Entrementes, existem trabalhadores situados na zona grise, isto porque se assemelham aos empregados, mas também ao não empregado, já que há ponto em comum. Isto requer uma análise mais cuidadosa dos elementos a seguir para aferição da existência ou não de vínculo de emprego: a) a forma de ajuste da contraprestação; b) a possibilidade de assumirem os danos causados ao tomado; c) o investimento no serviço ou negócio. [ ... ]

 

                                    No caso em estudo, o que houve foi mera coordenação dos trabalhos do prestador de serviços, aqui Reclamante, muito comum nesta espécie de trato contratual. Não se deve confundir, portanto, com a subordinação jurídica, como assim sustenta o Autor.

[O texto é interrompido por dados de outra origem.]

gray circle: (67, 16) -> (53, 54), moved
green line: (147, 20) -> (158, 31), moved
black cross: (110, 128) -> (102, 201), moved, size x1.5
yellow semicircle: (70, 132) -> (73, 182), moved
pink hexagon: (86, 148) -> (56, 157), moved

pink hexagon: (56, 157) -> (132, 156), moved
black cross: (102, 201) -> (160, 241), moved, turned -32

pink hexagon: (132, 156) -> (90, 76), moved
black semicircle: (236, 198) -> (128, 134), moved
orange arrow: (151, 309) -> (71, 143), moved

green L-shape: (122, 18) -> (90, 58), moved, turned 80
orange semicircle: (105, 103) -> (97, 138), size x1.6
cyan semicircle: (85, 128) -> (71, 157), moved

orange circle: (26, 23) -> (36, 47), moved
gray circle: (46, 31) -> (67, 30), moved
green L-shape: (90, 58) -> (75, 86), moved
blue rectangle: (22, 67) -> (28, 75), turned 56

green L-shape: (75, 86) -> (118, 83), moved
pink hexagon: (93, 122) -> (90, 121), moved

É o que a doutrina denomina de parassubordinação.                             

                                      Mais à frente, a professora Vólia delimita que:

 

Defendemos que a parassubordinação é sinônimo de subordinação e designa o estado de sujeição do trabalhador que não é empregado, podendo ser autônomo, eventual, ou de qualquer outra espécie.

( . . . )

 Conclusão: a parassubordinação é a subordinação dos não empregados que têm características de empregado, normalmente apresentada de forma leve, tênue. “ (Ob. e aut. cits.)

 

                                      A propósito, dispõe o Código Civil:

 

CÓDIGO CIVIL

 

Art. 593 - A prestação de serviço, que não estiver sujeita às leis trabalhistas ou a lei especial, reger-se-á pelas disposições deste Capítulo.

 

Art. 594 - Toda a espécie de serviço ou trabalho lícito, material ou imaterial, pode ser contratada mediante retribuição.

 

Art. 595 - No contrato de prestação de serviço, quando qualquer das partes não souber ler, nem escrever, o instrumento poderá ser assinado a rogo e subscrito por duas testemunhas.

 

Art. 596 - Não se tendo estipulado, nem chegado a acordo as partes, fixar-se-á por arbitramento a retribuição, segundo o costume do lugar, o tempo de serviço e sua qualidade.

 

                                    Nesse azo, da leitura das normas acima aludidas temos que do contrato de prestação de serviços se pode verificar a presença de alguns elementos caracterizadores do vínculo de emprego, como a onerosidade, a não-eventualidade. Em alguns aspectos, há subordinação, pois o prestador de serviços também se sujeita às condições contratuais firmadas com o contratante, por meio das quais se orienta, já que indicam como o serviço deve ser prestado.                      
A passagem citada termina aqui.